In andere landen zoals Denemarken en Zweden bestaan meerjarige defensie akkoorden al. Daarin leggen regering en parlement gezamenlijk de hoogte van de defensiebestedingen en de daaraan gekoppelde plannen voor een aantal jaren vast. Dit voorkomt fluctuaties in het defensiebudget, zoals vergaande bezuinigingen na verkiezingen of om andere redenen.

Met een meerjarig akkoord ontstaat financiële stabiliteit voor consistente uitvoering van de plannen voor de aanpassing en vernieuwing van de krijgsmacht. Een vergelijkbaar systeem bestaat in Nederland voor wegen, spoor- en waterverbindingen. In het  Meerjarenprogramma Infrastructuur, Ruimte en Transport – met een horizon tot het jaar 2028 – mag de minister de financiering van een groot aantal projecten in de toekomst vastleggen.

Het initiatief van de Kamer voor een vergelijkbaar programma voor defensie is toe te juichen. Maar met de discussie over ‘hoe gaan we dat doen?’ is een ander debat niet te vermijden, namelijk over de inhoud. Hoe moet de toekomstige krijgsmacht eruit zien, gekoppeld aan een financieel kader dat voor langere tijd is vastgelegd?

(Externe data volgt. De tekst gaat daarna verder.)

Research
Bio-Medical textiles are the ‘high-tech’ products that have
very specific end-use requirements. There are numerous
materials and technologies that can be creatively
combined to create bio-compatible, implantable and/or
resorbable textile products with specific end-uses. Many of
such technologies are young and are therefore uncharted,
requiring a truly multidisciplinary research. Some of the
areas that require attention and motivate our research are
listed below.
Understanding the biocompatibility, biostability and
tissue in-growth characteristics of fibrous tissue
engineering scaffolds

De huidige situatie is dramatisch. De vergaande bezuinigingen op defensie in de periode 2010-2014 hebben zowel de exploitatie (oefeningen, onderhoud, e.d.) als de investeringen in nieuw materieel verstoord. Bij zijn afscheid als Commandant van de Landstrijdkrachten constateerde Lt.-Gen. Mart de Kruif dat het leger een voetbalclub is zonder stadion, zonder trainer en zonder reservespelers (AD, 26-3-2016). “Zo doorgaan als nu kan niet”, voegde hij eraan toe.

De Algemene Rekenkamer wijst in haar beoordeling over de resultaten bij defensie in 2015 op het hardnekkige voortbestaan van de onbalans tussen ambities en beschikbare middelen. In 2015 was 59% van de eenheden operationeel inzetbaar. Daarbij is van belang dat het een krijgsmacht betreft waarvan het ambitieniveau, de omvang en de slagkracht vergaand zijn teruggebracht, terwijl Europa de afgelopen jaren is geconfronteerd met een nationalistisch en agressief Rusland plus een migratiegolf vanuit het instabiele Midden-Oosten en het conflictrijke Afrika. Alle analyses duiden op voortzetting van de dreigingen uit het Oosten en het Zuiden.

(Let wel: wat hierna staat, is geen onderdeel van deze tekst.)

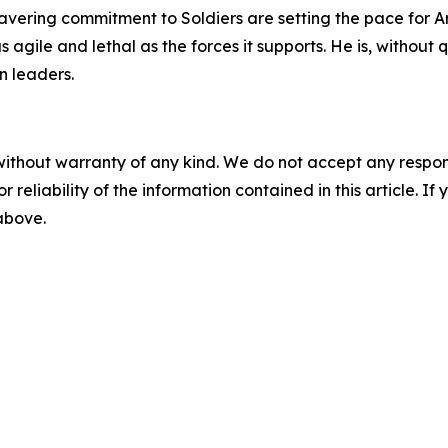
nwavering commitment to Soldiers are setting the pace for 
s agile and lethal as the forces it supports. He is, withou
n leaders.
without warranty of any kind. We do not accept any responsib
r reliability of the information contained in this article. I
 above.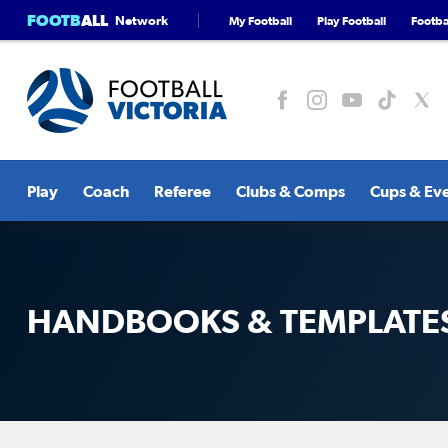
FOOTB
ALL
Network
My Football
Play Football
Footbal
Play
Coach
Referee
Clubs & Comps
Cups & Ev
HANDBOOKS & TEMPLATE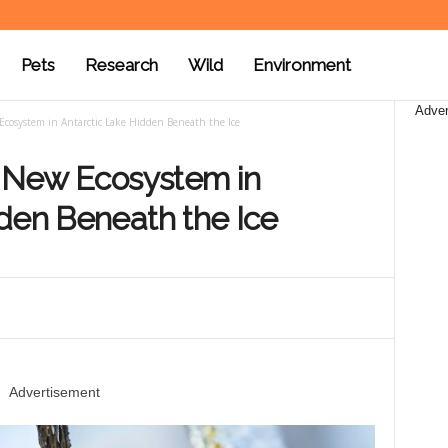
Pets
Research
Wild
Environment
Adver
 Ecosystem in Antarctic Lake Hidden Beneath the Ice
r New Ecosystem in
den Beneath the Ice
Advertisement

De mismatch tussen ambities en middelen vereist een heroverweging van de toekomst van de Nederlandse krijgsmacht – niet meer tijdens deze kabinetsperiode maar na de verkiezingen van maart 2017. Er doen zich ruwweg drie modellen voor:

1. Afscheid van de krijgsmacht met zee-, land- en luchtstrijdkrachten die ‘alles moeten kunnen’. Dit scenario is onvermijdelijk wanneer het budget op het huidige niveau blijft of slechts licht stijgt. Nederland zal dan militaire capaciteiten moeten afstoten, waarbij de marine het eerste slachtoffer dreigt te worden omdat het investeringsbudget in loop van de jaren twintig – na de komst van de F35 jachtvliegtuigen – grotendeels toevalt aan de aanschaf van nieuwe onderzeeboten, fregatten en mijnenjagers.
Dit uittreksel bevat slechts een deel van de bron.